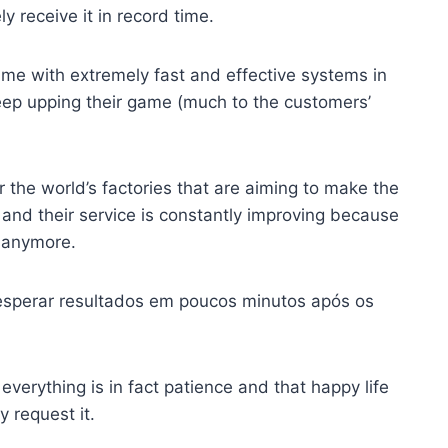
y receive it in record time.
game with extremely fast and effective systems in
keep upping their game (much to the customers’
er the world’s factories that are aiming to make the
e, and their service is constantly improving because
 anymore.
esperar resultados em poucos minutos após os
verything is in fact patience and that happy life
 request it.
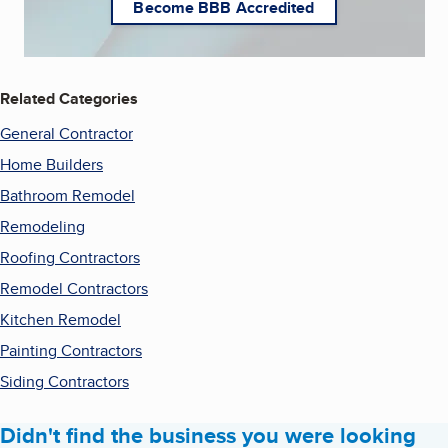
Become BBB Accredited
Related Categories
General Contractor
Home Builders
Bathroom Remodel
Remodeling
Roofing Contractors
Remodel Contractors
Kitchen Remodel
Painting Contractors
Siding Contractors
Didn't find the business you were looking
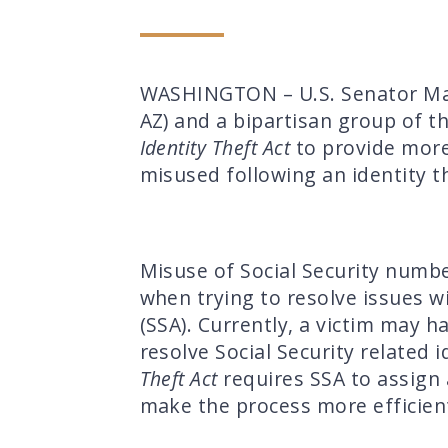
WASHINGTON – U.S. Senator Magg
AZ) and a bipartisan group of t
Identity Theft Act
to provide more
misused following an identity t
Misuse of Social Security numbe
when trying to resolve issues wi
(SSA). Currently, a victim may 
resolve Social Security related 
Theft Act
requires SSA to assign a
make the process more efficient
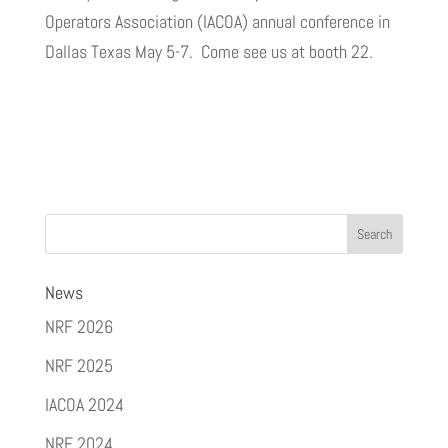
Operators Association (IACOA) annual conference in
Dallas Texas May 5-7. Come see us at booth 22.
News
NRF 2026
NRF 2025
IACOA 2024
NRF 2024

_TASK INSTRUCTIONS:_ With the pictures removed, return each record above exactly as given.

_RESULT:_
y receive it in record time.
game with extremely fast and effective systems in
keep upping their game (much to the customers’
er the world’s factories that are aiming to make the
e, and their service is constantly improving because
 anymore.
esperar resultados em poucos minutos após os
verything is in fact patience and that happy life
 request it.
Become BBB Accredited
Related Categories
General Contractor
Home Builders
Bathroom Remodel
Remodeling
Roofing Contractors
Remodel Contractors
Kitchen Remodel
Painting Contractors
Siding Contractors
Didn't find the business you were looking
WASHINGTON – U.S. Senator Magg
AZ) and a bipartisan group of t
Identity Theft Act
to provide more
misused following an identity t
Misuse of Social Security numbe
when trying to resolve issues wi
(SSA). Currently, a victim may 
resolve Social Security related 
Theft Act
requires SSA to assign a
make the process more efficient
Operators Association (IACOA) annual conference in
Dallas Texas May 5-7. Come see us at booth 22.
News
NRF 2026
NRF 2025
IACOA 2024
NRF 2024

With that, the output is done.